Originalmente, Reed compôs músicas de Lulu para uma peça de teatro

"Eu queria que você me amarrasse e me batesse", "imploro que você me humilhe", "sou sua garotinha/ por favor, cuspa na minha boca" e "você é meu Golias", diz Lulu em "Mistress Dread". "Você é mais homem que eu/ para morrer e não ter sentimentos/ para estar seco e sem esperma como uma garota/ eu quero tanto machucar você/ case comigo/ quero você como minha esposa", tece enigmas em "Frustration". "Os pelos em suas costas/ o cheiro de suas axilas/ o sabor de sua vulva e tudo dentro dela/ nós todos realmente amamos você", um eu-lírico na primeira pessoa do plural aumenta a confusão em "Dragon", talvez saindo pela primeira vez da persona de Lulu. 

"Prenda-me/ seja meu senhor e salvador/ prenda-me pelos cabelos", Lulu volta ao papel masoquista na última canção, "Junior Dad", antes de expelir as perturbadoras palavras finais do disco: "A maior decepção/ a idade fez ele definhar até um papai júnior". 

"Eu quero ver o seu suicídio", "eu quero você no chão/ sua alma sacudindo num caixão", diz Lulu em "The View". O heavy metal diria isso, não diria? Lou Reed diria isso, não diria? Uma mulher estuprada por um roqueiro bêbado diria isso, não diria? Uma transformer violentada por um machão enlouquecido diria isso, não diria?

Pois Lulu condensa em si todos esses personagens e todas essas circunstâncias. Produz-se aí um encontro possivelmente inédito. Lulu, a primeira pessoa da trombada Reed-Metallica, é um terceiro ente, um pouco Metallica, um pouco Velvet Underground; um pouco heavy metal subserviente à indústria fonográfica precisando de legitimidade; um pouco art rock sem público precisando de lucro e apelo comercial.

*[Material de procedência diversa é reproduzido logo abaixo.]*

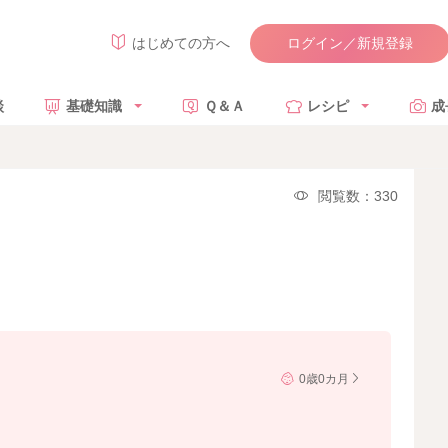
ログイン／新規登録
はじめての方へ
談
基礎知識
Ｑ＆Ａ
レシピ
成
閲覧数：330
0歳0カ月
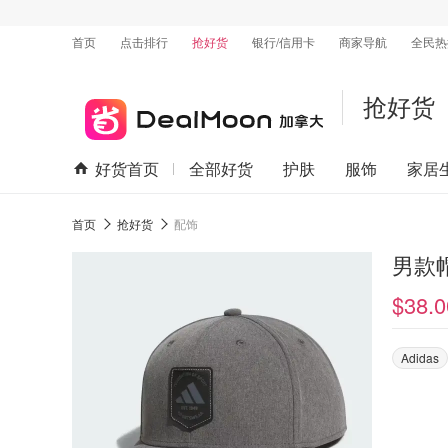
首页
点击排行
抢好货
银行/信用卡
商家导航
全民热
抢好货
好货首页
全部好货
护肤
服饰
家居
首页
抢好货
配饰
男款
$38.0
Adidas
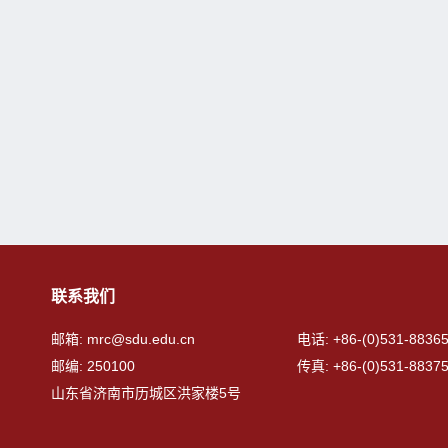
联系我们
邮箱: mrc@sdu.edu.cn
电话: +86-(0)531-8836
邮编: 250100
传真: +86-(0)531-8837
山东省济南市历城区洪家楼5号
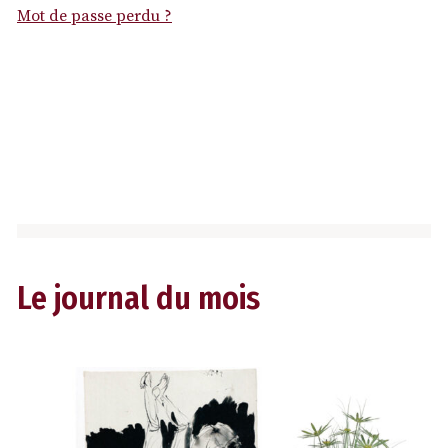
Mot de passe perdu ?
Le journal du mois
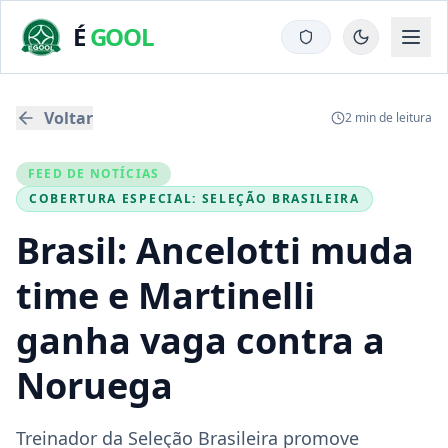
É
GOOL
Voltar
2
min de leitura
FEED DE NOTÍCIAS
COBERTURA ESPECIAL:
SELEÇÃO BRASILEIRA
Brasil: Ancelotti muda
time e Martinelli
ganha vaga contra a
Noruega
Treinador da Seleção Brasileira promove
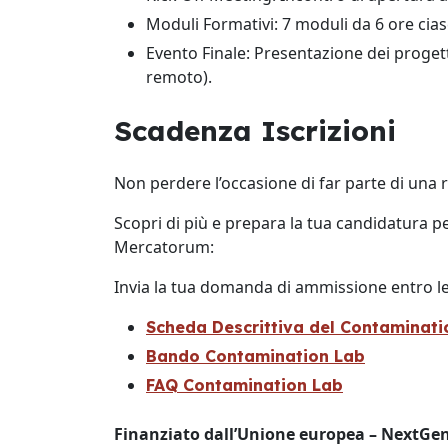
Moduli Formativi: 7 moduli da 6 ore cia
Evento Finale: Presentazione dei proget
remoto).
Scadenza Iscrizioni
Non perdere l’occasione di far parte di una r
Scopri di più e prepara la tua candidatura p
Mercatorum:
Invia la tua domanda di ammissione entro le 
Scheda Descrittiva del Contaminati
Bando Contamination Lab
FAQ Contamination Lab
Finanziato dall’Unione europea – NextGe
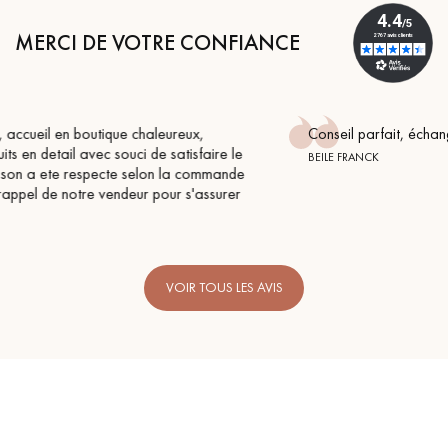
MERCI DE VOTRE CONFIANCE
Conseil parfait, échanges fluides. Je recommande totalement
BEILE FRANCK
e
VOIR TOUS LES AVIS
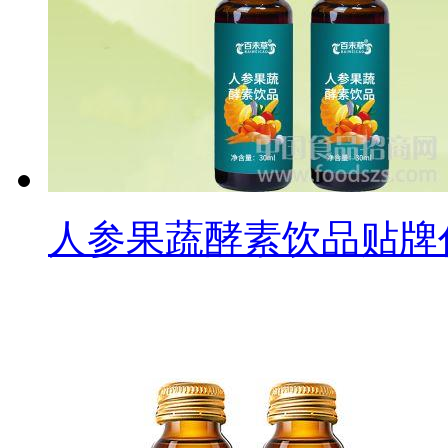
人参果蔬酵素饮品贴牌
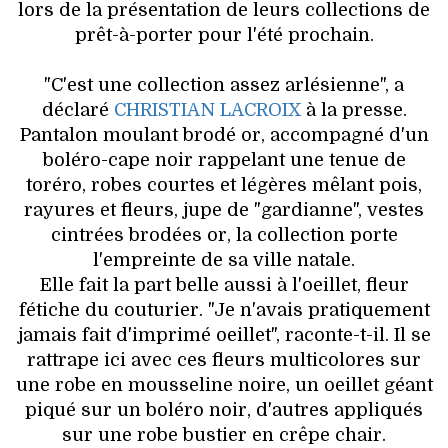
VOYAGES & LOISIRS
lors de la présentation de leurs collections de
prêt-à-porter pour l'été prochain.
"C'est une collection assez arlésienne", a
déclaré
CHRISTIAN LACROIX
à la presse.
Pantalon moulant brodé or, accompagné d'un
boléro-cape noir rappelant une tenue de
toréro, robes courtes et légères mêlant pois,
rayures et fleurs, jupe de "gardianne", vestes
cintrées brodées or, la collection porte
l'empreinte de sa ville natale.
Elle fait la part belle aussi à l'oeillet, fleur
fétiche du couturier. "Je n'avais pratiquement
jamais fait d'imprimé oeillet", raconte-t-il. Il se
rattrape ici avec ces fleurs multicolores sur
une robe en mousseline noire, un oeillet géant
piqué sur un boléro noir, d'autres appliqués
sur une robe bustier en crêpe chair.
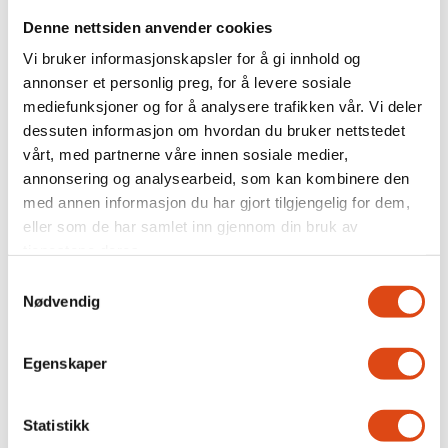
Denne nettsiden anvender cookies
Vi bruker informasjonskapsler for å gi innhold og
annonser et personlig preg, for å levere sosiale
mediefunksjoner og for å analysere trafikken vår. Vi deler
dessuten informasjon om hvordan du bruker nettstedet
Fit for flight
vårt, med partnerne våre innen sosiale medier,
annonsering og analysearbeid, som kan kombinere den
med annen informasjon du har gjort tilgjengelig for dem,
eller som de har samlet inn gjennom din bruk av
tjenestene deres.
Samtykkevalg
Nødvendig
Egenskaper
Nei i uravstemningen:
Statistikk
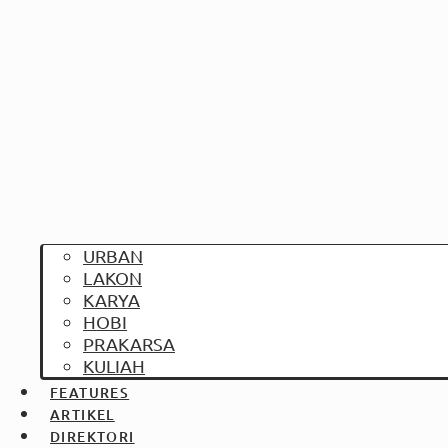
URBAN
LAKON
KARYA
HOBI
PRAKARSA
KULIAH
FEATURES
ARTIKEL
DIREKTORI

Este é, afinal, o conteúdo central de "Lulu". Um esteta de 69 anos, de voz envelhecida, encontra uma banda de rock conservadora hipermasculinizada que já se colocou até a favor das gravadoras decadentes na repressão contra seus próprios fãs moleques pirateiros. Vários mundos que nunca se encontravam se veem de repente na necessidade de dialogar, que seja pelos 15 minutos de fama de que falava Warhol. Entretenimento & arte. Sutileza & selvageria. Truculência & poesia. Feminino & masculino. Machismo & feminismo. Heterossexual, homossexual, bissexual etc. Homofobia, misoginia, racismo. Opressores & oprimidos, misturados & confundidos nos mesmos personagens.


 "Lulu" é um disco escroto, violento, cruel, uma carnificina. Mas é protagonizado mais pelos condenados à forca que por seus carrascos. Em mais de um momento, Lulu nos perturba vociferando que o agredido é o agressor, e que esse espelho precisa ser vasculhado (inclusive em relação aos Estados Unidos, terra natal dos artistas que a conceberam). 

No mais, não tem a menor importância o fato de eu gostar ou não de heavy metal. Não é o meu gosto (nem o seu) que está em jogo.